Before jumping straight into operational characteristics, it is always good to look at the ownership structure of the company. The company has two classes of shares. Class B shares are 100% owned by its CEO and founder Eric Ya Shen, who owns 12% of total shares. Another co-founder Arthur Xiaobo Hong owns 6.9% of total shares. These two founders together own 19% of the company stock. It is always good to see that both founders have “skin in the game” and their ownership stakes constitute majority of their net worth. Other major investors are Tencent and JD.com which altogether hold a 17% stake in the company, which I consider to be a proof that Vipshop is a solid company, not just some e-commerce scam.
This alliance with Tencent and JD.com serves to protect Vipshop’s business model from major competitors, especially Alibaba and Pinduoduo, due to lowering acquisition costs of new customers and at the same time re-directing these customers to the Vipshop platform. At the end of Q1 2021, Vipshop had 46 million customers, GMV of USD 7.1 billion, and cooperated with approximately 21,000 brands. That is quite impressive compared to what this business is currently worth.
With Chinese tech companies, it is generally true that they are either loved or hated. You can buy them either with a huge premium or a big discount compared to their intrinsic value. In case of Vipshop, I would argue that is unfairly discounted, which makes it an attractive buying opportunity at current prices.
There are several ways how an investor can look at the valuation of the company. In this analysis, I look at the valuation from several perspectives. More specifically, I look at the multiples of the company versus its historical multiples, the multiples of the competition, and finally multiples of the market itself. I understand that some might argue that a proper valuation of the company requires a DCF analysis, but in this case, I think that relative valuation is sufficient to prove the point.

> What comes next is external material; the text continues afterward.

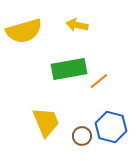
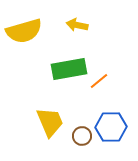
yellow trapezoid: moved 4 px right
blue hexagon: rotated 16 degrees counterclockwise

At current levels, VIPS is trading approximately 30% below its 2-year average. Comparing VIPS to index SP500, the difference is even more striking. The same pattern is visible if you compare VIPS to its closest competitors: Alibaba, Pinduoduo and JD.com.
From a fundamental perspective, VIPS looks like a solid investment. It is net cash positive (USD 2.3 billion in 1Q21) and generates over USD 1.1 billion in FCFF with FCFF yield over 11%. Based on the management comments, it expects to grow revenues from 20% to 25% in Q2 and c. 30% in FY21. Additionally, it expects to repurchase USD 500 million worth of shares in next two years.
After a string of negative events in the past 4 months, VIPS underwent a path from being a darling of the market to become a total underdog. Even though the stock collapsed more than 60% from the top, the underlying business is still intact and fundamentally strong. The business itself is net cash positive, generating positive FCFF. All in all, VIPS is a valuation play which offers 30% to 40% discount at the current price. Can VIPS trade even lower? Yes, it definitely can. However, patient investors who are willing to slowly build their position and who can wait for the valuation gap to close can be rewarded with above-average return in the not-so-distant future.